The Durham Proverbs, a selection of Anglo-Saxon bons mots, show that medieval daily concerns and popular wisdom still have resonance today, says Eleanor Parker.

Eleanor Parker | Published in 04 Jan 2016

Common concerns: tending the boar. Calendar page, c.1030There is something irresistible about proverbs. In an age when the Internet is flooded with ‘inspirational sayings’, dubiously attributed but widely reproduced, it has never been easier to observe the popular appeal of short, cleverly phrased nuggets of wisdom.

Medieval literature placed a high value on proverbs and many lines of Anglo-Saxon poetry have a vaguely proverbial ring. But our best source of Anglo-Saxon proverbs is a single collection, which survives in a manuscript now in Durham Cathedral Library. The Durham Proverbs provide a vivid glimpse into the everyday life of Anglo-Saxon England, offering sayings on subjects ranging from mead-drinking and hunting to the benefits of friendship, caution and self-control. The manuscript is a collection of hymns and canticles, in Latin with interlinear English translations, probably for the use of the monks at Christ Church, Canterbury in the first half of the 11th century. Not long after the manuscript was made, someone in the monastery took advantage of a blank space between the hymns to write down a group of 46 proverbs. The proverbs each appear in English and Latin versions – perhaps a monk was giving himself a bit of practice translating from English into Latin, or the other way around.

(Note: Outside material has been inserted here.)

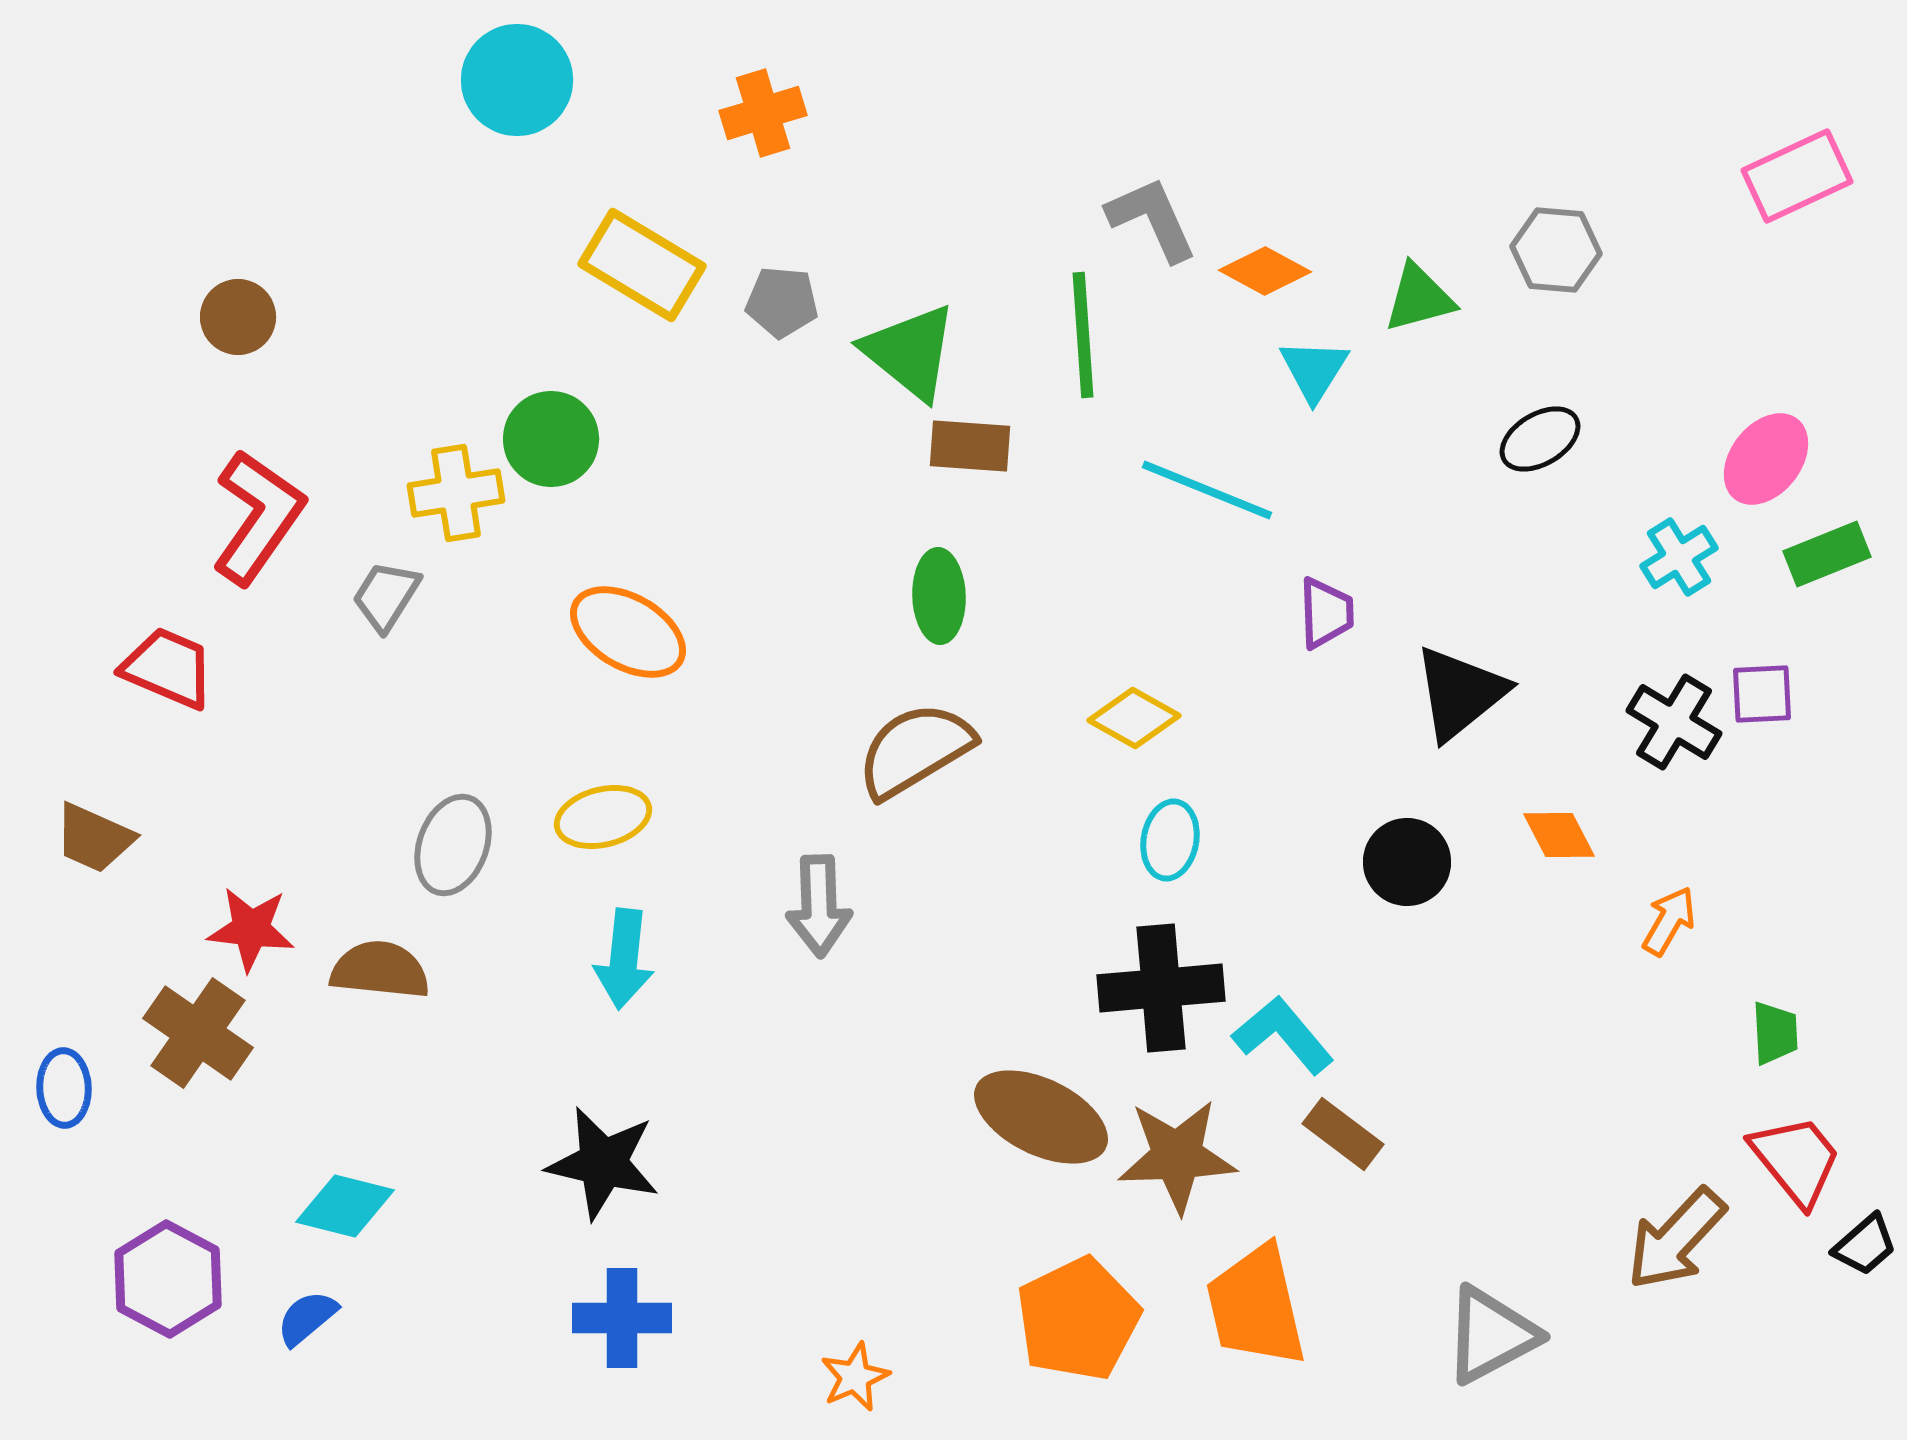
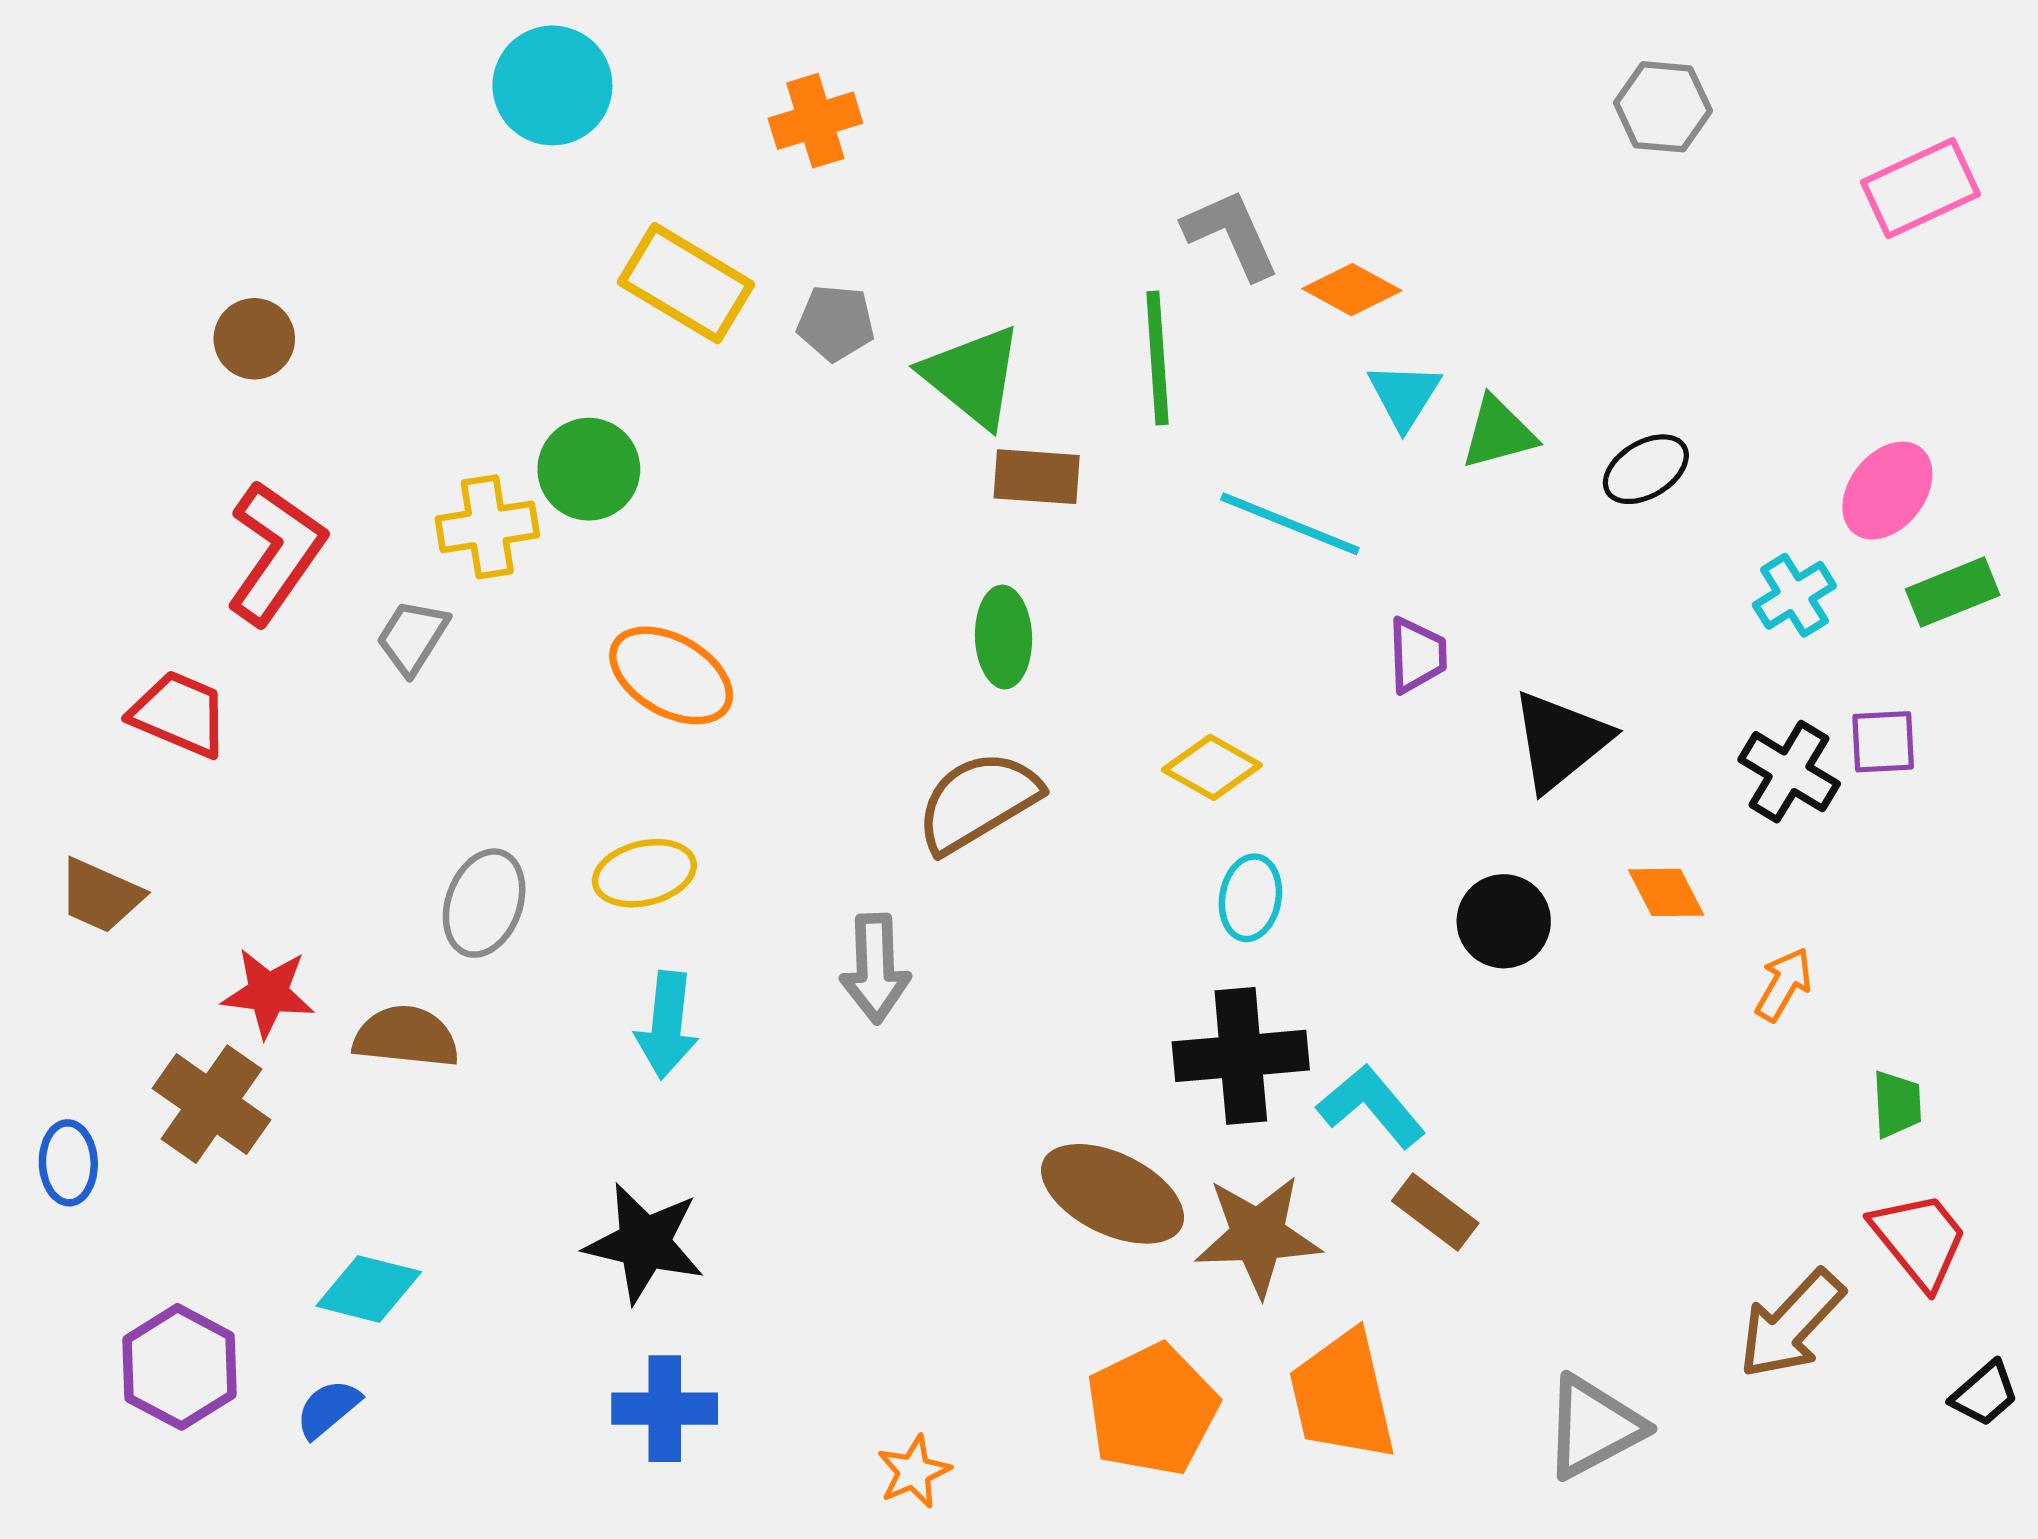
gray hexagon: (1556, 250) -> (1663, 107), moved
green triangle: (1419, 298) -> (1498, 433), moved
black trapezoid: (1865, 1245) -> (1985, 1394), moved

Some of the proverbs collected in this manuscript are recorded elsewhere, but in most cases we would not know of their existence, if not for that anonymous monk. He made a sporadic effort at arranging them, at least at the beginning, where we find several proverbs on the theme of friendship: ‘A friend is useful, far or near; the nearer the better’; ‘In time of need, a man finds out his friends’; ‘No one can have too many friends’. These offer a rather pragmatic approach to the theme, focusing on the usefulness of having friends who can help you out when you are in trouble.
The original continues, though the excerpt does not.